Your objective>
Note how many lines of the data below hold the word "КУРСОВЕ", then give that number with no other text.

Data records>

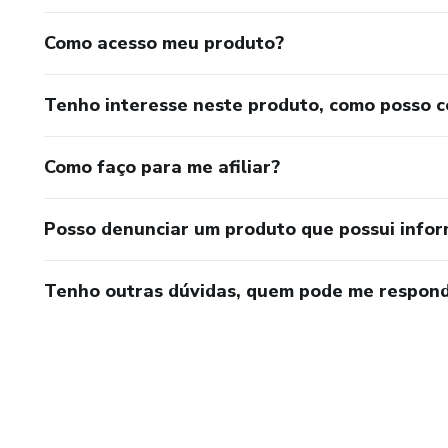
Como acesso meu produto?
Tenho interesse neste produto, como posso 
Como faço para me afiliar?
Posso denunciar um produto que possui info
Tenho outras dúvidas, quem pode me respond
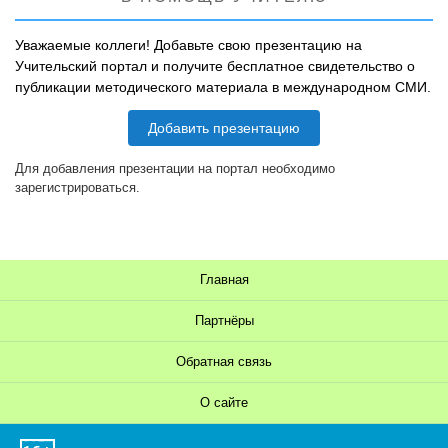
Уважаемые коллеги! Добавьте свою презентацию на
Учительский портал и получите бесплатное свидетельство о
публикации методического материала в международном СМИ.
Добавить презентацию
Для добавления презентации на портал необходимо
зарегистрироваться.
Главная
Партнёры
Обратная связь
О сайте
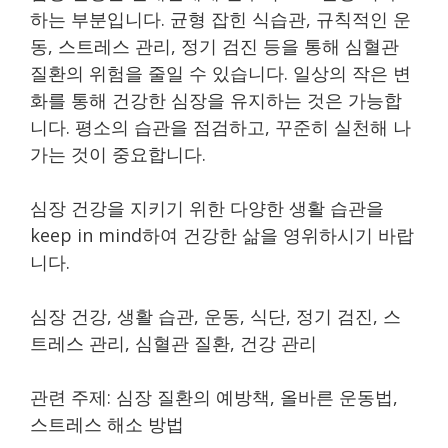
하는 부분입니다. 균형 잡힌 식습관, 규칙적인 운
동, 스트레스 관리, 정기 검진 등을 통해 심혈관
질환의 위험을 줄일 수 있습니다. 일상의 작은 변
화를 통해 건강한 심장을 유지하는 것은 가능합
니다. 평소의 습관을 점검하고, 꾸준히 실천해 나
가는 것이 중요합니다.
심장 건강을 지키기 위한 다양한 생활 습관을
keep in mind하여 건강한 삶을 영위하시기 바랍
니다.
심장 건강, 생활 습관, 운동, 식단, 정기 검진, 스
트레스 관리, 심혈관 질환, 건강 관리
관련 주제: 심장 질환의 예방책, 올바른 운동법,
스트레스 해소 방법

--

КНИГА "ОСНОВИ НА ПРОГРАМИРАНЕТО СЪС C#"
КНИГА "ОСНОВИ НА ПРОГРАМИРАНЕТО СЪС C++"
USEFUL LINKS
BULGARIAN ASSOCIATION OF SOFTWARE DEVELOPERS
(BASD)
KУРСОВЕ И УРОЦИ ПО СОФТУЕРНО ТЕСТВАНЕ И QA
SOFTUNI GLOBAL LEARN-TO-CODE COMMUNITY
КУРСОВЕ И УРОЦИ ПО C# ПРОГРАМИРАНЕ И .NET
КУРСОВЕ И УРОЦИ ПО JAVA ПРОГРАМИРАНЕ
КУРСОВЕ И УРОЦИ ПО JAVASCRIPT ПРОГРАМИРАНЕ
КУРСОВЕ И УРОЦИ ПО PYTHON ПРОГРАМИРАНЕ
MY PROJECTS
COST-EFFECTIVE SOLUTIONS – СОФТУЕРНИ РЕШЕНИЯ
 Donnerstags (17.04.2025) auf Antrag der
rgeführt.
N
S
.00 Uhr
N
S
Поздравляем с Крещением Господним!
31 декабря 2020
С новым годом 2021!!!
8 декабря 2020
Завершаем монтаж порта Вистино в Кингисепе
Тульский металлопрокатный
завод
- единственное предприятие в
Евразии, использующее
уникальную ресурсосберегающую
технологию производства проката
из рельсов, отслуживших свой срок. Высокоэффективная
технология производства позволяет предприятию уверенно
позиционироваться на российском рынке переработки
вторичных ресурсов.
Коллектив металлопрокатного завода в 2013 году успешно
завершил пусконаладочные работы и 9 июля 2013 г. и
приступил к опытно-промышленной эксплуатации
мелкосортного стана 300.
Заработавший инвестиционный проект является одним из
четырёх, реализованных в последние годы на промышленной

...

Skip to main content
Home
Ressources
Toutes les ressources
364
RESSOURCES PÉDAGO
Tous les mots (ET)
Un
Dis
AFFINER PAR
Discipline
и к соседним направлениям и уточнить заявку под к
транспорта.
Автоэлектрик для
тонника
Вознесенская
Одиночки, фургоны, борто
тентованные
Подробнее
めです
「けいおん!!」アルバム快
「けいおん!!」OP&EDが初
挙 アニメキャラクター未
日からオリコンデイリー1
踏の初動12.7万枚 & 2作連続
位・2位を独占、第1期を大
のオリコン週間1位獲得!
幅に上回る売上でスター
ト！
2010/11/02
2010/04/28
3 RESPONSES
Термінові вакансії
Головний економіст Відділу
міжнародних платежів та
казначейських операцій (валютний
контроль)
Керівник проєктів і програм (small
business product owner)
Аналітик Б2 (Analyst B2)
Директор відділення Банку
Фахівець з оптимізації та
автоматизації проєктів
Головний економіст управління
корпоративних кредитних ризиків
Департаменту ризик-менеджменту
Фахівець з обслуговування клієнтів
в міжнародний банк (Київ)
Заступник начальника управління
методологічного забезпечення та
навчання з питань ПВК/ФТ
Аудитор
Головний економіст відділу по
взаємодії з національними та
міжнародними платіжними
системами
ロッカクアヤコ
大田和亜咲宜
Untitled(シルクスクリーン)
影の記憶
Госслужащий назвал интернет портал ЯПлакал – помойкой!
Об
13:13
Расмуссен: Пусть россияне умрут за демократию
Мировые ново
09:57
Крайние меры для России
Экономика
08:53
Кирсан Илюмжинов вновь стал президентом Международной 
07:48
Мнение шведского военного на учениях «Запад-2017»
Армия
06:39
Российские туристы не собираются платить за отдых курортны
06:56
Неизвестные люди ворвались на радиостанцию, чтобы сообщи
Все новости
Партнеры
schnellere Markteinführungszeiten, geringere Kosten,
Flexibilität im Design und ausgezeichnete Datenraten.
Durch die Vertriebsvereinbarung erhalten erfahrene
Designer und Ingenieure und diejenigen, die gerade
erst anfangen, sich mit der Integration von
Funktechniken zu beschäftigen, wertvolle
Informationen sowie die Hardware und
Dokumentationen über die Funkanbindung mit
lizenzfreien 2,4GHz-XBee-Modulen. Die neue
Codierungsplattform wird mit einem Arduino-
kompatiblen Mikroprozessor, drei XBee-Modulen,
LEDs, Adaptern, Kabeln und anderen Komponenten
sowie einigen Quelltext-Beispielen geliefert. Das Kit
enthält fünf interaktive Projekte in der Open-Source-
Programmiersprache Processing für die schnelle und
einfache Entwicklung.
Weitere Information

Output below>
4